Há cinquenta anos a velha casa avoenga da Avenida Dom Manuel se
enchia de odores de baunilha, que dimanavam da cozinha, trescalando ainda o
cheiro das fornadas de peru e pernil, hálito culinário dos doces e assados que venciam o comprido corredor e atingiam a copa, de soalho marchetado com faixas de madeiras,
uma preta e outra amarela, piso que cheirava ao querosene e à cera Cachopa da
recente lustração.
Minha avó, filha de carioca e neta de inglês, se mantinha
sempre a meio metro da mesa da cozinha e a dois metros do fogão, de onde apenas
estimulava a criada para as tarefas triviais, que esta conhecia bem, enquanto a despensa somente o meu avô supria e administrava.

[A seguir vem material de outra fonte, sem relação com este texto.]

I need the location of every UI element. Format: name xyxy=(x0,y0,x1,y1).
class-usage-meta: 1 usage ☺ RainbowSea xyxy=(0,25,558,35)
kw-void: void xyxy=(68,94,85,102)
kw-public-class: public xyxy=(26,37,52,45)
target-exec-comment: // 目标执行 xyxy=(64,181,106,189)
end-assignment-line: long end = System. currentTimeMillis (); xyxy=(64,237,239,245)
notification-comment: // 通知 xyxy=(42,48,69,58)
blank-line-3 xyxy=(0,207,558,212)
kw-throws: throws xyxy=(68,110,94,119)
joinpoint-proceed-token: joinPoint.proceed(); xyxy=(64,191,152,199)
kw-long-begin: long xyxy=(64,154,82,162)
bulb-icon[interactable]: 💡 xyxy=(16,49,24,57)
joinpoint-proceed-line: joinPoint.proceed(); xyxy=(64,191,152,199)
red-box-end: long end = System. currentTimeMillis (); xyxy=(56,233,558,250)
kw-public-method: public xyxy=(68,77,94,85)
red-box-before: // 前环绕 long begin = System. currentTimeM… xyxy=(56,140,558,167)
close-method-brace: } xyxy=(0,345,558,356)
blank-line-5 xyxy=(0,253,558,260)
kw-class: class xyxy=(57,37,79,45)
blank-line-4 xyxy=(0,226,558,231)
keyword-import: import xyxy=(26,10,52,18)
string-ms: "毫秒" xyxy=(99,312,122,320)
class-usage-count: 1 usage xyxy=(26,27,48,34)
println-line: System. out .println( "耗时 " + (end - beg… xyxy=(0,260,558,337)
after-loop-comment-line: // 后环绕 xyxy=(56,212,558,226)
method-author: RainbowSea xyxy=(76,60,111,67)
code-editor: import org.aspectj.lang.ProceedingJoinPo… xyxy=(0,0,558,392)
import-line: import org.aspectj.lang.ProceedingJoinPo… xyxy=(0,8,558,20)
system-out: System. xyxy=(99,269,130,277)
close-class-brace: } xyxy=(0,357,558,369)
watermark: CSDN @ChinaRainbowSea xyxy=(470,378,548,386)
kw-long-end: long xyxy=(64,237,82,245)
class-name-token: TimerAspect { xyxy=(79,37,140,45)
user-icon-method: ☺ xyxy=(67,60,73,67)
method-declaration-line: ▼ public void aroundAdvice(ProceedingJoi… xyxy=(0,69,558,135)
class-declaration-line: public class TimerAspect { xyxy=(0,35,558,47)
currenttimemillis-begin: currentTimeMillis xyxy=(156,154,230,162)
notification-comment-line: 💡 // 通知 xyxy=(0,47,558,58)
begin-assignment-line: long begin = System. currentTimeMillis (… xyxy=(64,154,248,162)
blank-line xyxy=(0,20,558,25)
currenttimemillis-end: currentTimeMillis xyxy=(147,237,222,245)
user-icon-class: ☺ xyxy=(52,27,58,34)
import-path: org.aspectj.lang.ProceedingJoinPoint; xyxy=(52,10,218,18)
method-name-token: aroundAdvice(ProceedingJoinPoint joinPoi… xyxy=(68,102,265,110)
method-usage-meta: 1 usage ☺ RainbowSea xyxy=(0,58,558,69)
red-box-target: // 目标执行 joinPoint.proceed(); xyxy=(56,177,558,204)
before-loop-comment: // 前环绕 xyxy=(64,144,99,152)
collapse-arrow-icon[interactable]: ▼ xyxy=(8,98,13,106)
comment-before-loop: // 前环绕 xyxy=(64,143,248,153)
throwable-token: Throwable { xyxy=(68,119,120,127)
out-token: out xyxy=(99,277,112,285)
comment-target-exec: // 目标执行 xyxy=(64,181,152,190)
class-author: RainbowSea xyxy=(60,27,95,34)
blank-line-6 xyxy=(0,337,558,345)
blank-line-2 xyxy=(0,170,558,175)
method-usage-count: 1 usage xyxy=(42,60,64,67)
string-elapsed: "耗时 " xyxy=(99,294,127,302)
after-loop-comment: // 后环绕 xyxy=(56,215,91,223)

Mas nas festas de fim de ano, e só então, Dona Jurema
Dowsley metia literalmente a mão na massa, para espalhar farinha de trigo sobre
o mármore e elaborar os seus pasteizinhos, que
eram o único item de seu caderno de receitas, fórmula ágrafa que somente no natal ela punha em prática e que foi com ela para
o além.
Avós, pais, tios, amigos mais chegados, muitas vezes os
hóspedes vira-mundos que não faltavam na família, as respectivas consortes. Era da sala de visitas para a larga calçada que corria a cervejada, uísque para os que preferiam, algum
vinho para as mulheres, os homens discutindo os problemas do mundo em tão alto volume que pareciam estar brigando. Os meninos corríamos agitados entre a "gente-grande", excitados com a expectativa dos presentes esperados.
Sem mais os avós, desfeito o ninho original, as festivas
reuniões de família se passaram para os domínios do Tio Osiris – para
o sítio, para a fazenda – ou para os espaços da minha casa na Avenida Desembargador
Moreira. Por fim, nas últimas décadas, para o meu endereço atual, que ainda foi frequentado a cada natal por um grande elenco dos
antigos.
Mas todos os adultos daquele ambiente já se despediram
do mundo, salvo algumas mulheres, que são sempre mais longevas. A terceira
leva, a que pertenço, toma a dianteira na fila, já a páginas tantas do romance da existência, faltando poucos capítulos para alcançar a contracapa. Fechou-se um ciclo. Filhos adultos e sobrinhos, netos e sobrinhos-netos, já rascunham para o futuro um novo volume de memórias.